Dylan re-emerged in late 1967 with the austere "John Wesley Harding," and the band debuted soon after with "Music from Big Pink," which combined its austere sound with the riffs and psychedelic techniques popular at the time. Extremely different, and that goes for artists from The Beatles to The Beatles. Eric Clapton of the Grateful Dead would cite its influence. The band followed up with a self-titled album in 1969, which many still consider to be their best and is often cited as one of the greatest rock albums of all time.
Future recordings included Stage Fright, Conspirators and Northern Lights/Southern Cross, the 1975 album for which Hudson's keyboard playing received particular praise. After a year, Robertson decided he was tired of performing live, and the band played all-star concerts and the Martin Scorsese film The Last Waltz, featuring Dylan, Clapton, Neil Young and many others Starring. There were tensions between Robertson and Helm, who accused the film of overly elevating Robertson's stature, leading to a full breakup before the documentary was released in 1978.
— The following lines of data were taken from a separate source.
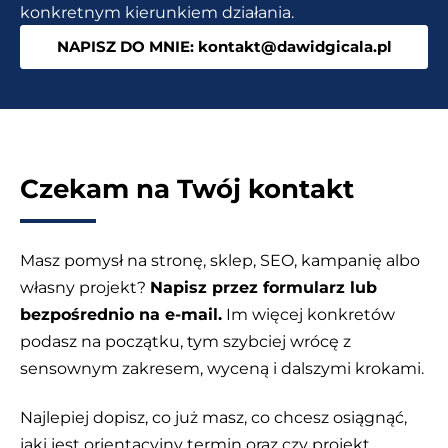
konkretnym kierunkiem działania.
bez
NAPISZ DO MNIE: kontakt@dawidgicala.pl
kodowania
Czekam na Twój kontakt
Masz pomysł na stronę, sklep, SEO, kampanię albo
własny projekt?
Napisz przez formularz lub
bezpośrednio na e-mail.
Im więcej konkretów
podasz na początku, tym szybciej wrócę z
sensownym zakresem, wyceną i dalszymi krokami.
Najlepiej dopisz, co już masz, co chcesz osiągnąć,
jaki jest orientacyjny termin oraz czy projekt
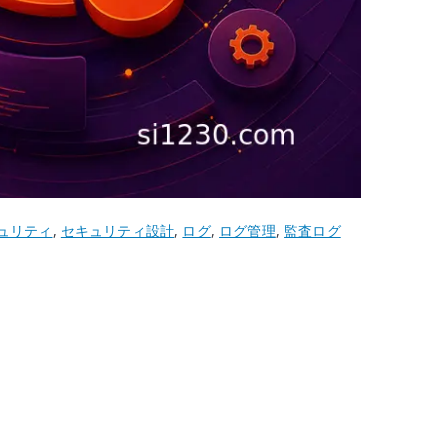
ュリティ
,
セキュリティ設計
,
ログ
,
ログ管理
,
監査ログ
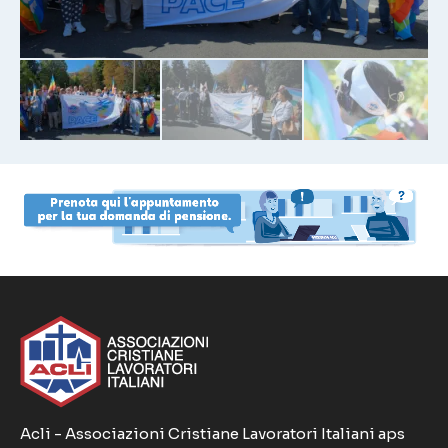
Acli - Associazioni Cristiane Lavoratori Italiani aps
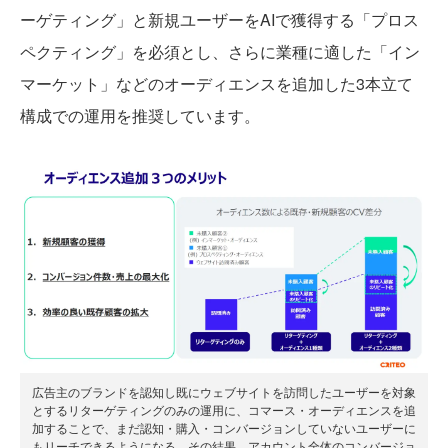
ーゲティング」と新規ユーザーをAIで獲得する「プロス
ペクティング」を必須とし、さらに業種に適した「イン
マーケット」などのオーディエンスを追加した3本立て
構成での運用を推奨しています。
広告主のブランドを認知し既にウェブサイトを訪問したユーザーを対象
とするリターゲティングのみの運用に、コマース・オーディエンスを追
加することで、まだ認知・購入・コンバージョンしていないユーザーに
もリーチできるようになる。その結果、アカウント全体のコンバージョ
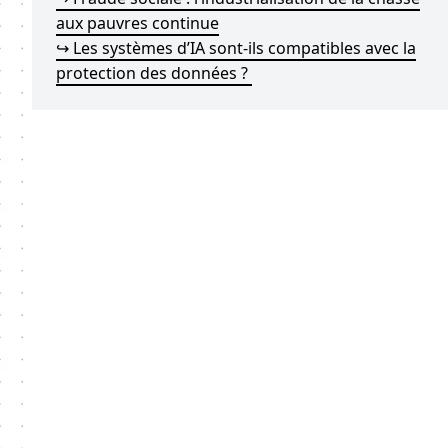
aux pauvres continue
↪ Les systèmes d’IA sont-ils compatibles avec la
protection des données ?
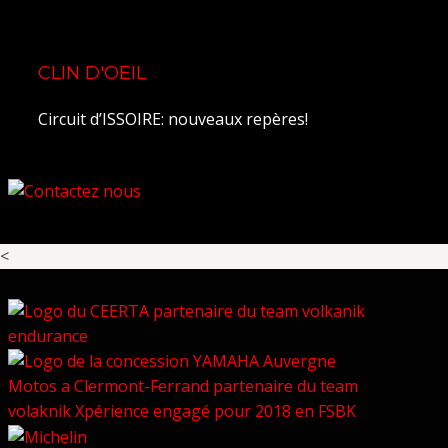
CLIN D'OEIL
Circuit d’ISSOIRE: nouveaux repères!
<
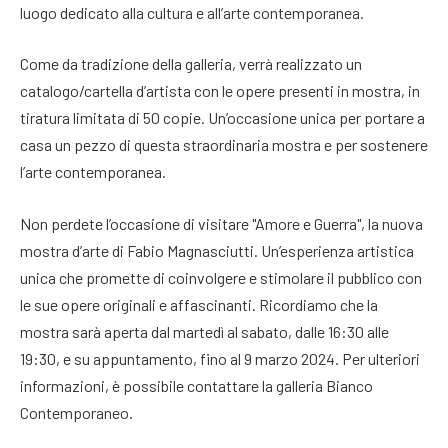
luogo dedicato alla cultura e all’arte contemporanea.
Come da tradizione della galleria, verrà realizzato un
catalogo/cartella d’artista con le opere presenti in mostra, in
tiratura limitata di 50 copie. Un’occasione unica per portare a
casa un pezzo di questa straordinaria mostra e per sostenere
l’arte contemporanea.
Non perdete l’occasione di visitare "Amore e Guerra", la nuova
mostra d’arte di Fabio Magnasciutti. Un’esperienza artistica
unica che promette di coinvolgere e stimolare il pubblico con
le sue opere originali e affascinanti. Ricordiamo che la
mostra sarà aperta dal martedì al sabato, dalle 16:30 alle
19:30, e su appuntamento, fino al 9 marzo 2024. Per ulteriori
informazioni, è possibile contattare la galleria Bianco
Contemporaneo.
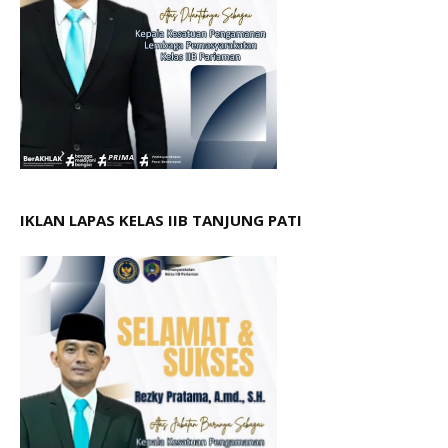
IKLAN LAPAS KELAS IIB TANJUNG PATI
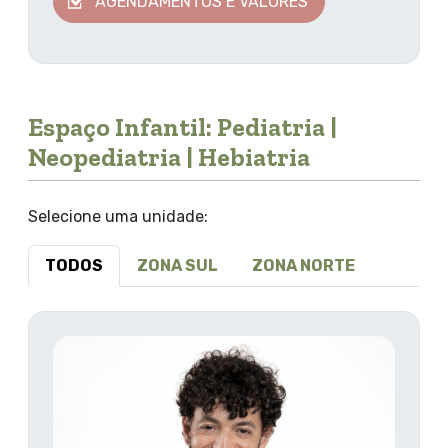
AGENDAMENTOS E VALORES
Espaço Infantil: Pediatria |
Neopediatria | Hebiatria
Selecione uma unidade:
TODOS
ZONA SUL
ZONA NORTE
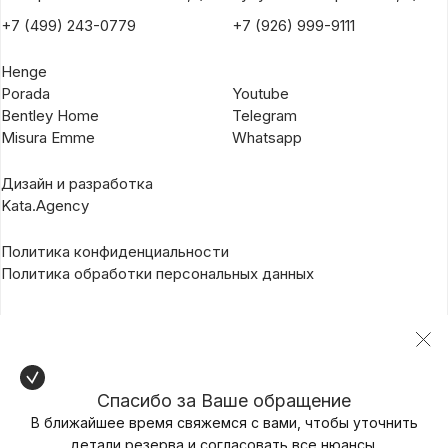
+7 (499) 243-0779
+7 (926) 999-9111
Henge
Porada
Youtube
Bentley Home
Telegram
Misura Emme
Whatsapp
Дизайн и разработка
Kata.Agency
Политика конфиденциальности
Политика обработки персональных данных
Спасибо за Ваше обращение
В ближайшее время свяжемся с вами, чтобы уточнить
детали резерва и согласовать все нюансы.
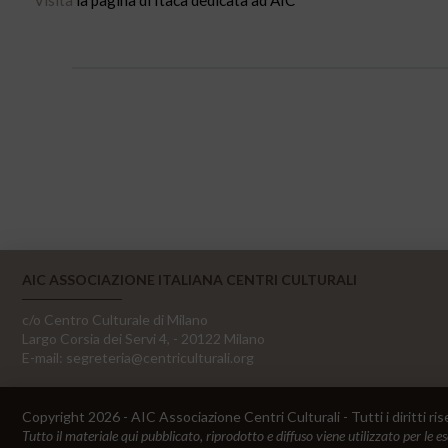
AIC ASSOCIAZIONE ITALIANA CENTRI CULTURALI
c/o Centro Culturale di Milano
Largo Corsia dei Servi 4, - 20122 Milano
E-mail:
segreteria@centriculturali.org
Copyright 2026 - AIC Associazione Centri Culturali - Tutti i diritti ris
Tutto il materiale qui pubblicato, riprodotto e diffuso viene utilizzato per le e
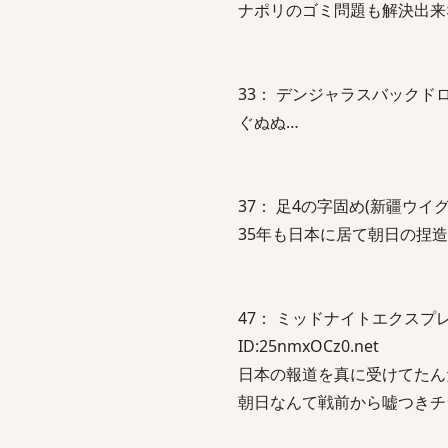
ナポリのゴミ問題も解決出来
33： デンジャラスバックドロップ(千葉
ぐぬぬ…
37： 足4の字固め(新疆ウイグル自治区
35年も日本に居て朝日の捏造
47： ミッドナイトエクスプレス(チベ
ID:25nmxOCz0.net
日本の報道を真に受けてたん
朝日なんて戦前から嘘つきチ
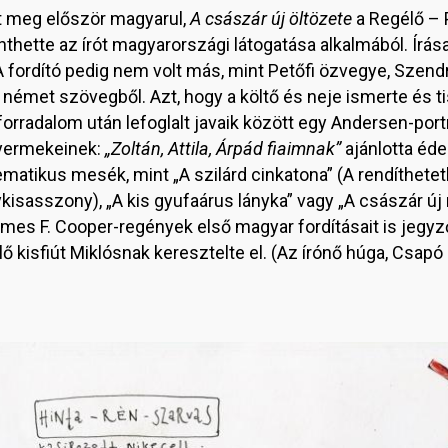
 meg először magyarul,
A császár új öltözete
a Regélő – P
nthette az írót magyarországi látogatása alkalmából. Írá
fordító pedig nem volt más, mint Petőfi özvegye, Szendre
német szövegből. Azt, hogy a költő és neje ismerte és ti
forradalom után lefoglalt javaik között egy Andersen-portr
gyermekeinek:
„Zoltán, Attila, Árpád fiaimnak”
ajánlotta éde
matikus mesék, mint „A szilárd cinkatona” (A rendíthetetl
sasszony), „A kis gyufaárus lányka” vagy „A császár új r
ames F. Cooper-regények első magyar fordításait is jeg
 kisfiút Miklósnak keresztelte el. (Az írónő húga, Csapó E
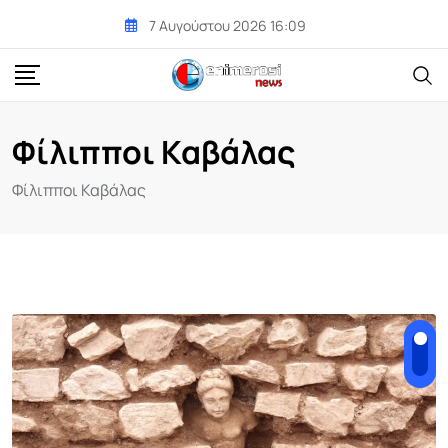
Skip
7 Αυγούστου 2026 16:09
to
content
Φίλιπποι Καβάλας
Φίλιπποι Καβάλας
Hudson briefly performed with the British band The Call. Appeared with various later versions of the band, usually consisting of Danko, Hudson and Helm; assisted Robertson and Danko on solo albums; and performed with Danko and Helm at the Berlin Wall on Pink Floyd's " The Wall". Other session credits include recordings by Van Morrison, Leonard Cohen and Emmylou Harris.
Hudson also organized his own projects, although his first solo work, "Northern Sea," came out on the day of the September 11, 2001, terrorist attacks. In 2005, he formed a 12-piece band called "The Best!" with his wife as the lead singer. "Garth Hudson Presents: A Canadian Celebration of The Band" is a 2010 tribute event starring Neil Young, Bruce Cockburn and other Canadian musicians.
In recent years, Hudson has struggled financially. He sold his interest in the band to Robertson and went bankrupt several times. In 2013, he lost a home after failing to pay storage fees and saw many of his possessions auctioned off. Hudson's wife, Maud, died in 2022. They have a daughter, Tami Zoe Hill.
The son of a musician, Hudson was born in Windsor, Ontario, in 1937 and received formal training from an early age. He began performing and writing on stage as a teenager, although by his early 20s he had grown tired of classical music and played in the rock band Capers.
He was the last to join the band and worried his parents would disapprove. The solution was for Hawkins to hire him as a "musical consultant" and pay him an extra $10 a week.
"It's a job," Hudson said of the band in a 2002 interview with Maclean's magazine. "Play a stadium, play a theatre. My job is to provide the cushions underneath, the cushions behind the good poets and the arrangement of the fillers. The same poem every night."